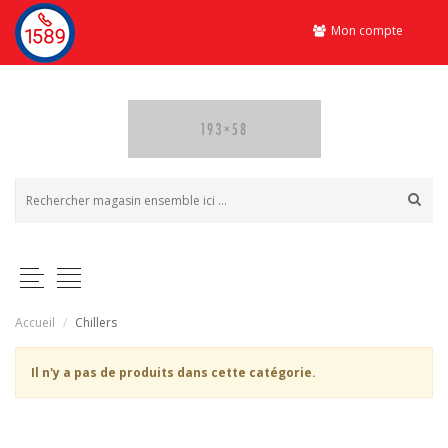
Mon compte
Accueil
/
Chillers
Il n'y a pas de produits dans cette catégorie.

****

[WHAT IS BEING ASKED]
Skipping any images, write out all the data exactly.

[TASK ANSWER]
Mon compte
Accueil
/
Chillers
Il n'y a pas de produits dans cette catégorie.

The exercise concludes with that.